Today, we’re answering one of the biggest questions in the SEO world. Canonical vs Noindex – which one do I need?
If you’ve been asking this, you’re probably not the first one. Many have asked the same question before.
So let’s unwrap the answer and settle it once and for all.
What is a Canonical Tag?
A rel canonical tag hints to search engines that this page is not important and points to the master version of a page instead.
It’s a way to tell search engines that these are the duplicates of page A, and we want page A to be indexed and ranked. Here’s how the search giant claims it selects a canonical.
“If Google finds multiple pages that seem to be the same or the primary content very similar, it chooses the page that, based on the factors (or signals) the indexing process collected, is objectively the most complete and useful for search users, and marks it as canonical.”
This is usually useful when one page has multiple versions due to slight variations. For example, a product page for a t-shirt has multiple colour variations. And hence, a URL will be dedicated to each colour.

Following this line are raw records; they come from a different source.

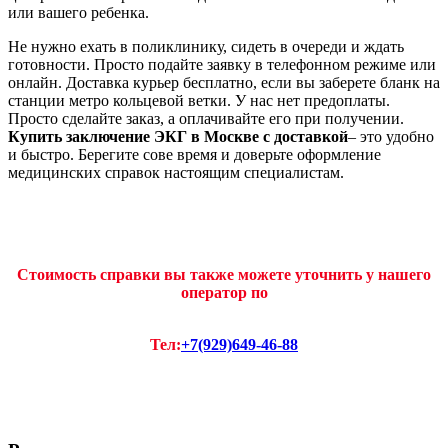
или вашего ребенка.
Не нужно ехать в поликлинику, сидеть в очереди и ждать
готовности. Просто подайте заявку в телефонном режиме или
онлайн. Доставка курьер бесплатно, если вы заберете бланк на
станции метро кольцевой ветки. У нас нет предоплаты.
Просто сделайте заказ, а оплачивайте его при получении.
Купить заключение ЭКГ в Москве с доставкой
– это удобно
и быстро. Берегите сове время и доверьте оформление
медицинских справок настоящим специалистам.
Стоимость справки вы также можете уточнить у нашего
оператор по
Тел:
+7(929)649-46-88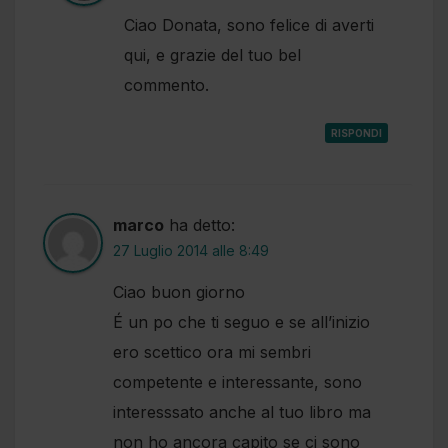
Ciao Donata, sono felice di averti
qui, e grazie del tuo bel
commento.
RISPONDI
marco
ha detto:
27 Luglio 2014 alle 8:49
Ciao buon giorno
É un po che ti seguo e se all’inizio
ero scettico ora mi sembri
competente e interessante, sono
interesssato anche al tuo libro ma
non ho ancora capito se ci sono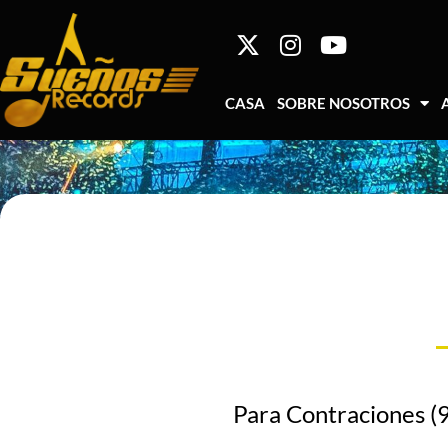
CASA
SOBRE NOSOTROS
Para Contraciones (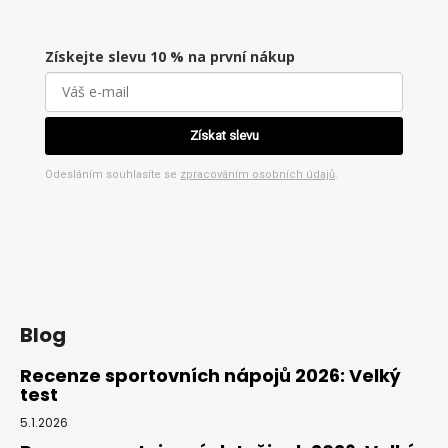
Získejte slevu 10 % na první nákup
Získat slevu
Odesláním souhlasíte se
zpracováním osobních údajů
.
Blog
Recenze sportovních nápojů 2026: Velký
test
5.1.2026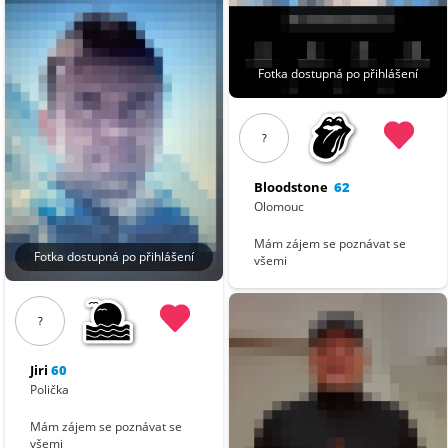
Fotka dostupná po přihlášení
?
Bloodstone
62
Olomouc
Mám zájem se poznávat se
Fotka dostupná po přihlášení
všemi
?
Jiri
60
Polička
Mám zájem se poznávat se
všemi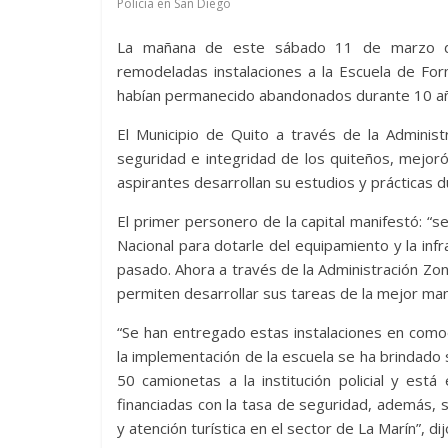
Policía en San Diego
La mañana de este sábado 11 de marzo de 
remodeladas instalaciones a la Escuela de Form
habían permanecido abandonados durante 10 a
El Municipio de Quito a través de la Administ
seguridad e integridad de los quiteños, mejoró 
aspirantes desarrollan su estudios y prácticas 
El primer personero de la capital manifestó: 
Nacional para dotarle del equipamiento y la i
pasado. Ahora a través de la Administración Z
permiten desarrollar sus tareas de la mejor ma
“Se han entregado estas instalaciones en comoda
la implementación de la escuela se ha brindado
50 camionetas a la institución policial y est
financiadas con la tasa de seguridad, además, 
y atención turística en el sector de La Marín”, di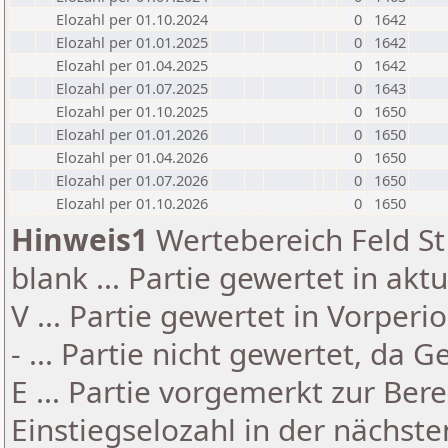
Elozahl per 01.10.2024
0
1642
Elozahl per 01.01.2025
0
1642
Elozahl per 01.04.2025
0
1642
Elozahl per 01.07.2025
0
1643
Elozahl per 01.10.2025
0
1650
Elozahl per 01.01.2026
0
1650
Elozahl per 01.04.2026
0
1650
Elozahl per 01.07.2026
0
1650
Elozahl per 01.10.2026
0
1650
Hinweis1
Wertebereich Feld St 
blank ... Partie gewertet in akt
V ... Partie gewertet in Vorperi
- ... Partie nicht gewertet, da 
E ... Partie vorgemerkt zur Be
Einstiegselozahl in der nächst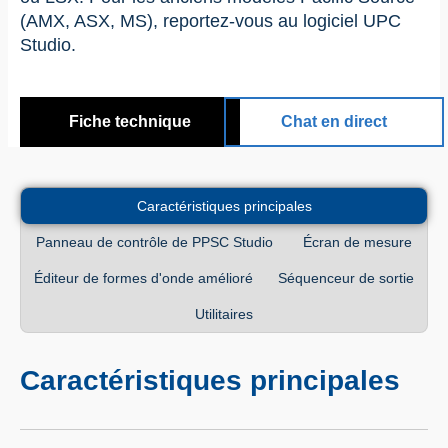
(AMX, ASX, MS), reportez-vous au logiciel UPC
Studio.
Fiche technique
Chat en direct
Caractéristiques principales
Panneau de contrôle de PPSC Studio
Écran de mesure
Éditeur de formes d'onde amélioré
Séquenceur de sortie
Utilitaires
Caractéristiques principales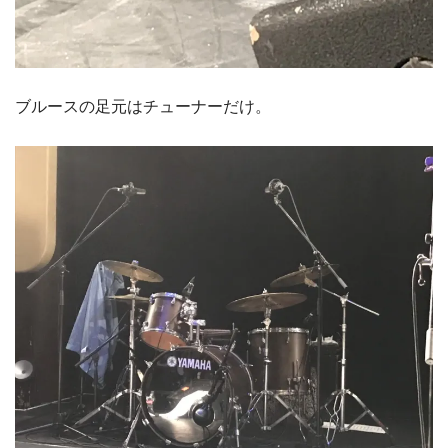
ブルースの足元はチューナーだけ。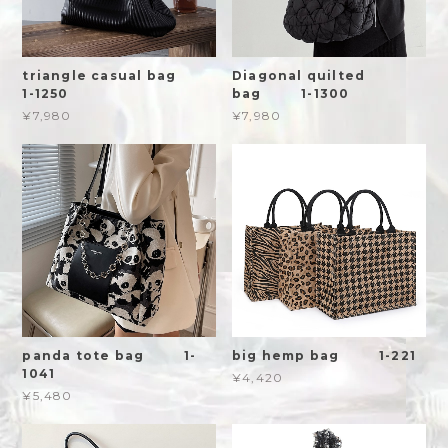
triangle casual bag
Diagonal quilted
1-1250
bag 1-1300
¥7,980
¥7,980
panda tote bag 1-
big hemp bag 1-221
1041
¥4,420
¥5,480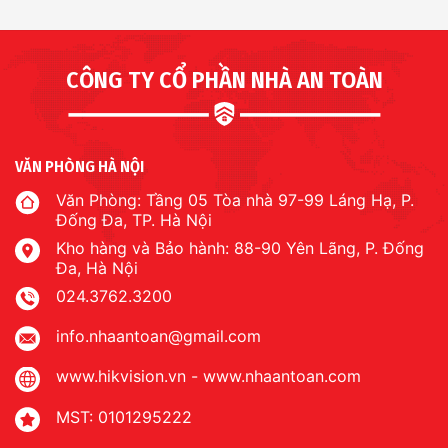
CÔNG TY CỔ PHẦN NHÀ AN TOÀN
VĂN PHÒNG HÀ NỘI
Văn Phòng: Tầng 05 Tòa nhà 97-99 Láng Hạ, P.
Đống Đa, TP. Hà Nội
Kho hàng và Bảo hành: 88-90 Yên Lãng, P. Đống
Đa, Hà Nội
024.3762.3200
info.nhaantoan@gmail.com
www.hikvision.vn
-
www.nhaantoan.com
MST: 0101295222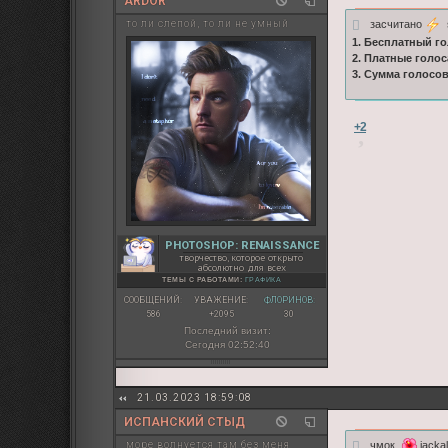
ARDOR
засчитано
s
то ли слепой, то ли не умный
1. Бесплатный го
2. Платные голос
3. Сумма голосо
+2
PHOTOSHOP: RENAISSANCE
творчество, которое открыто
абсолютно для всех
ТЕМЫ С РАБОТАМИ:
ГРАФИКА
СООБЩЕНИЙ:
УВАЖЕНИЕ:
ФЛОРИНОВ:
586
+2095
30
Последний визит:
Сегодня 02:52:40
21.03.2023 18:59:08
ИСПАНСКИЙ СТЫД
чмок
jackal
море волнуется там без меня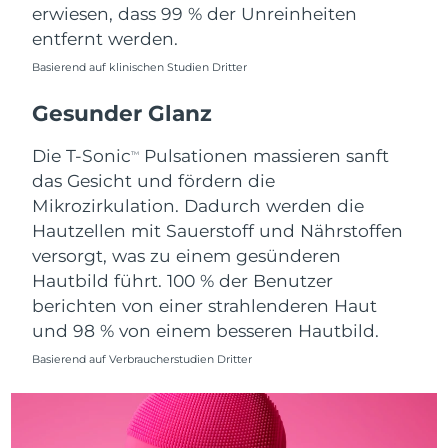
Erwartete Lieferung
Monaco
erwiesen, dass 99 % der Unreinheiten
11/08/2026
entfernt werden.
Erwartete Lieferung
Basierend auf klinischen Studien Dritter
Niederlande
10/08/2026
Gesunder Glanz
Erwartete Lieferung
Neuseeland
10/08/2026
Die T-Sonic
Pulsationen massieren sanft
TM
das Gesicht und fördern die
Erwartete Lieferung
Norwegen
10/08/2026
Mikrozirkulation. Dadurch werden die
Hautzellen mit Sauerstoff und Nährstoffen
Erwartete Lieferung
Oman
versorgt, was zu einem gesünderen
13/08/2026
Hautbild führt. 100 % der Benutzer
berichten von einer strahlenderen Haut
Erwartete Lieferung
Philippinen
13/08/2026
und 98 % von einem besseren Hautbild.
Basierend auf Verbraucherstudien Dritter
Erwartete Lieferung
Polen
11/08/2026
Erwartete Lieferung
Portugal
10/08/2026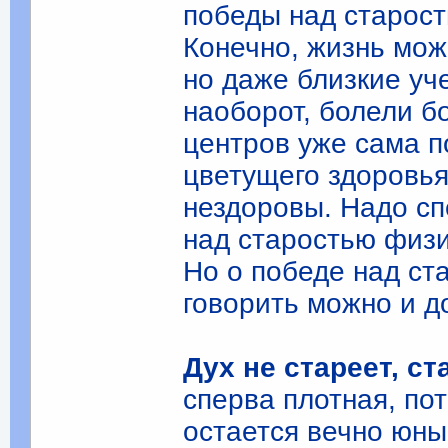
победы над старост
Конечно, жизнь мож
но даже близкие уч
наоборот, болели 
центров уже сама п
цветущего здоровья
нездоровы. Надо сп
над старостью физ
Но о победе над ст
говорить можно и д
Дух не стареет, с
сперва плотная, по
остается вечно юн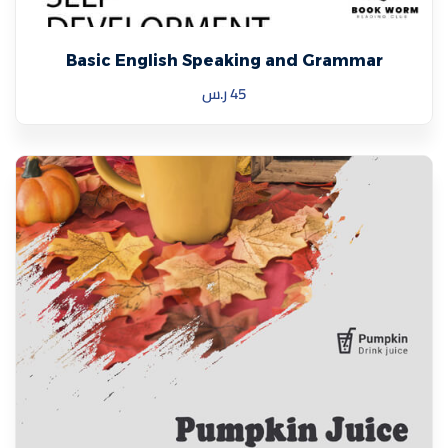
Basic English Speaking and Grammar
45
ر.س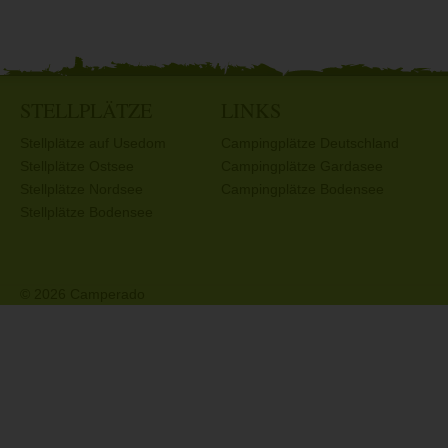
STELLPLÄTZE
LINKS
Stellplätze auf Usedom
Campingplätze Deutschland
Stellplätze Ostsee
Campingplätze Gardasee
Stellplätze Nordsee
Campingplätze Bodensee
Stellplätze Bodensee
© 2026 Camperado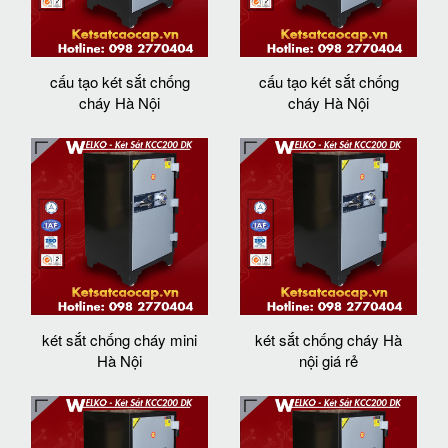
cấu tạo két sắt chống
cấu tạo két sắt chống
cháy Hà Nội
cháy Hà Nội
két sắt chống cháy mini
két sắt chống cháy Hà
Hà Nội
nội giá rẻ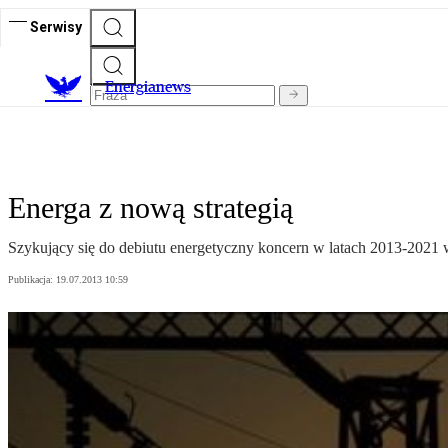
Serwisy
E
nergianews
Energa z nową strategią
Szykujący się do debiutu energetyczny koncern w latach 2013-2021 
Publikacja:
19.07.2013 10:59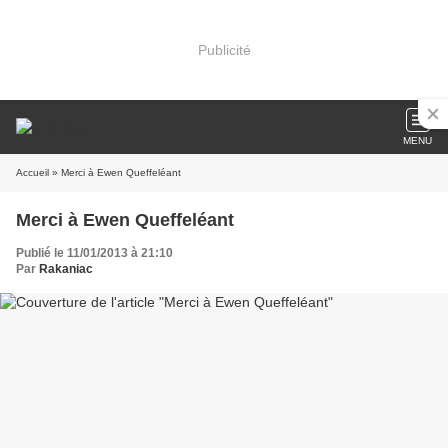
Publicité
MENU
Accueil
» Merci à Ewen Queffeléant
Merci à Ewen Queffeléant
Publié le 11/01/2013 à 21:10
Par
Rakaniac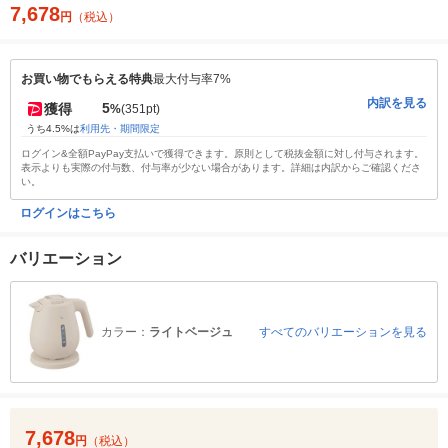
7,678
円
（税込）
お買い物でもらえる特典
最大付与率7%
内訳を見る
5
獲得
%
(351pt)
うち4.5%は
利用先・期間限定
ログイン&全額PayPay支払いで獲得できます。原則として税抜金額に対し付与されます。
表示よりも実際の付与数、付与率が少ない場合があります。詳細は内訳からご確認くださ
い。
ログインはこちら
バリエーション
カラー：
ライトベージュ
すべてのバリエーションを見る
7,678
円
（税込）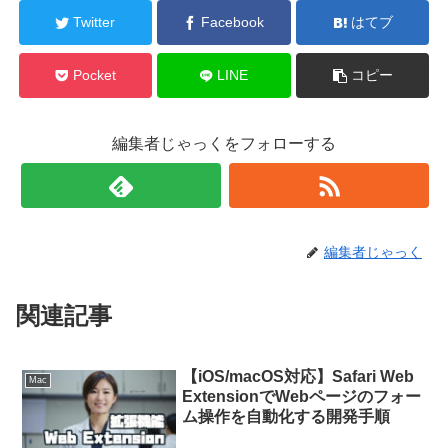
Twitter
Facebook
はてブ
Pocket
LINE
コピー
編集者じゃっくをフォローする
編集者じゃっく
関連記事
【iOS/macOS対応】Safari Web
Mac
ExtensionでWebページのフォー
ム操作を自動化する開発手順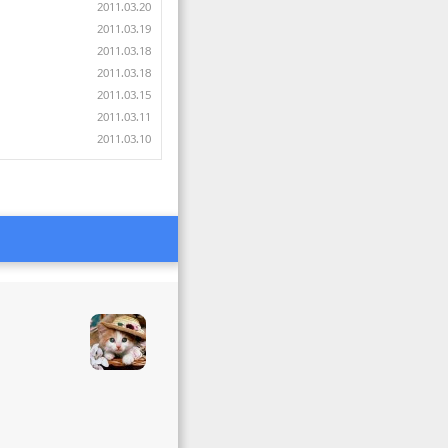
2011.03.20
2011.03.19
2011.03.18
2011.03.18
2011.03.15
2011.03.11
2011.03.10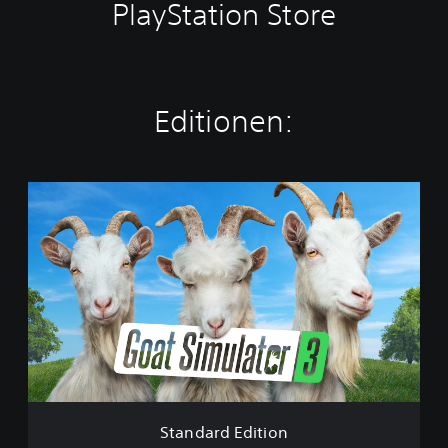
PlayStation Store
Editionen:
S
t
a
n
d
a
r
d
E
d
i
t
i
Standard Edition
o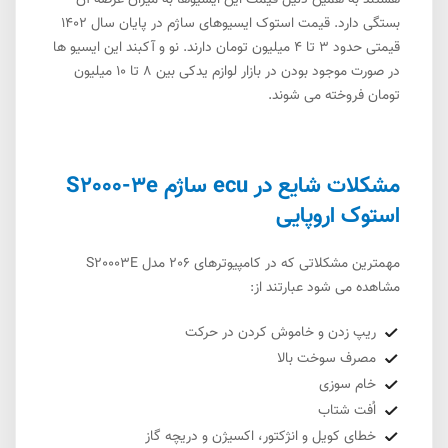
هستند به همین دلیل قیمت این ایسیوها به میزان عرضه آن
بستگی دارد. قیمت استوک ایسیوهای ساژم در پایان سال 1402
قیمتی حدود 3 تا 4 میلیون تومان دارند. نو و آکبند این ایسیو ها
در صورت موجود بودن در بازار لوازم یدکی بین 8 تا 10 میلیون
تومان فروخته می شوند.
مشکلات شایع در ecu ساژم S2000-3e
استوک اروپایی
مهمترین مشکلاتی که در کامپیوترهای 206 مدل S20003E
مشاهده می شود عبارتند از:
ریپ زدن و خاموش کردن در حرکت
مصرف سوخت بالا
خام سوزی
اُفت شتاب
خطای کویل و انژکتور، اکسیژن و دریچه گاز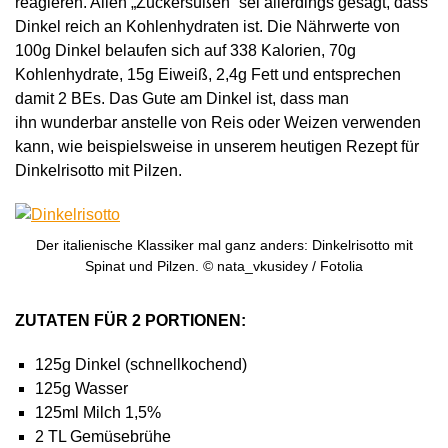
reagieren. Allen „Zuckersüßen“ sei allerdings gesagt, dass
Dinkel reich an Kohlenhydraten ist. Die Nährwerte von
100g Dinkel belaufen sich auf 338 Kalorien, 70g
Kohlenhydrate, 15g Eiweiß, 2,4g Fett und entsprechen
damit 2 BEs. Das Gute am Dinkel ist, dass man
ihn wunderbar anstelle von Reis oder Weizen verwenden
kann, wie beispielsweise in unserem heutigen Rezept für
Dinkelrisotto mit Pilzen.
Der italienische Klassiker mal ganz anders: Dinkelrisotto mit
Spinat und Pilzen. © nata_vkusidey / Fotolia
ZUTATEN FÜR 2 PORTIONEN:
125g Dinkel (schnellkochend)
125g Wasser
125ml Milch 1,5%
2 TL Gemüsebrühe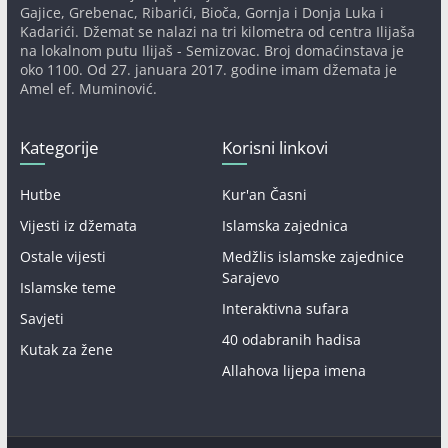
Gajice, Grebenac, Ribarići, Bioča, Gornja i Donja Luka i
Kadarići. Džemat se nalazi na tri kilometra od centra Ilijaša
na lokalnom putu Ilijaš - Semizovac. Broj domaćinstava je
oko 1100. Od 27. januara 2017. godine imam džemata je
Amel ef. Muminović.
Kategorije
Korisni linkovi
Hutbe
Kur'an Časni
Vijesti iz džemata
Islamska zajednica
Ostale vijesti
Medžlis islamske zajednice
Sarajevo
Islamske teme
Interaktivna sufara
Savjeti
40 odabranih hadisa
Kutak za žene
Allahova lijepa imena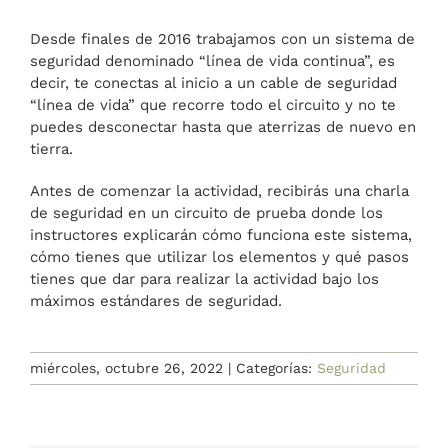
BLOG
A medida
Desde finales de 2016 trabajamos con un sistema de
seguridad denominado “línea de vida continua”, es
decir, te conectas al inicio a un cable de seguridad
BLOG
“línea de vida” que recorre todo el circuito y no te
puedes desconectar hasta que aterrizas de nuevo en
tierra.
Antes de comenzar la actividad, recibirás una charla
de seguridad en un circuito de prueba donde los
instructores explicarán cómo funciona este sistema,
cómo tienes que utilizar los elementos y qué pasos
tienes que dar para realizar la actividad bajo los
máximos estándares de seguridad.
miércoles, octubre 26, 2022
|
Categorías:
Seguridad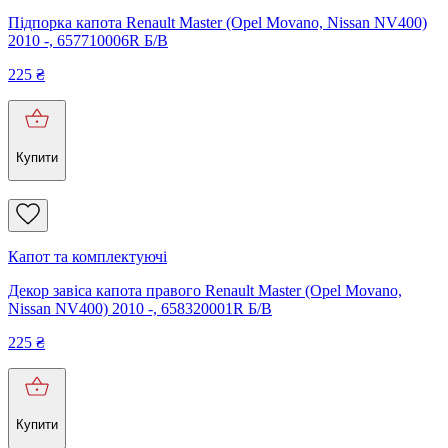
Підпорка капота Renault Master (Opel Movano, Nissan NV400)
2010 -, 657710006R Б/В
225
₴
Купити
Капот та комплектуючі
Декор завіса капота правого Renault Master (Opel Movano,
Nissan NV400) 2010 -, 658320001R Б/В
225
₴
Купити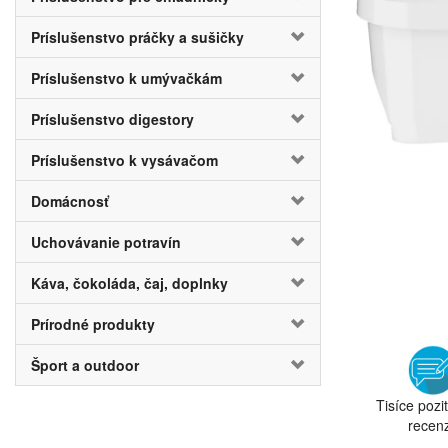
Príslušenstvo práčky a sušičky
Príslušenstvo k umývačkám
Príslušenstvo digestory
Príslušenstvo k vysávačom
Domácnosť
Uchovávanie potravín
Káva, čokoláda, čaj, doplnky
Prírodné produkty
Šport a outdoor
Tisíce pozi
recenz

These variant pages could be perceived as duplicates by search crawlers and may dilute page authority unless the canonical URL is specified clearly.
How To Specify A Canonical URL?
There are many ways to indicate a canonical URL, but Google suggests the three most effective techniques in their blog.
- Implementing the rel canonical tag in the <head> section of duplicate pages that points out to the canonical URL.
- Applying 301 redirects from a duplicate to a canonical page.
- Including all canonical URLs in the sitemap.
The strongest among them is the canonical tag and redirects; however, stacking all methods could improve the chances of a canonical URL being identified.
When To Use Canonical Tag?
A canonical tag is used when a site has two or more versions of the a URL. This could be possible in multiple scenarios, such as having regional pages or device variants.
Here’s when applying a rel canonical tag could be effective:
- When a business operates in multiple locations and has URL versions dedicated to each region.
- When a website has both HTTP and HTTPS versions.
- When a website contains various URL parameters for sorting and filtering functions.
- When a website has separate mobile and desktop versions.
- In case of accidental variants, like the demo version of a website.
What is a Noindex Tag?
The noindex is a meta tag directive that signals to Google bots that this page is not to be indexed. Unlike a canonical tag that works like a hint for crawlers, this one is a directive that’s never ignored by search bots. Google says about the noindex tag.
“When Googlebot crawls that page and extracts the tag or header, Google will drop that page entirely from Google Search results, regardless of whether other sites link to it.”
That means that the page will not appear in search results, and so it won’t contribute to your search signals or authority.
The noindex tag works only when a page is otherwise accessible to search engines. It won’t work if it’s already blocked, say via the robots.txt file.
How to implement Noindex?
A noindex tag helps de-index a page for search crawlers that support the noindex rule. There are two ways to apply it.
- Apply the noindex meta tag to the <head> section of a page. You can customize this tag to apply to all search engines or just Google alone. The general noindex tag looks like this.
<meta name=”robots” content=”noindex”>
Whereas a Google-specific noindex tag is only intended for a Googlebot and looks like this:
<meta name=”googlebot” content=”noindex”>
- For non-HTML pages, it’s not possible to apply a <meta> tag in the header. That’s why an HTTP response with an X-Robots-Tag header is used to instruct search engines to avoid indexing a page. Here’s an example of how it’s applied:
HTTP/1.1 200 OK
(…)
X-Robots-Tag: noindex
(…)
When to Use a Noindex Tag?
So, when exactly is a noindex tag justified? Since it prevents a page from getting indexed or displayed in search results, it should never be tossed around casually.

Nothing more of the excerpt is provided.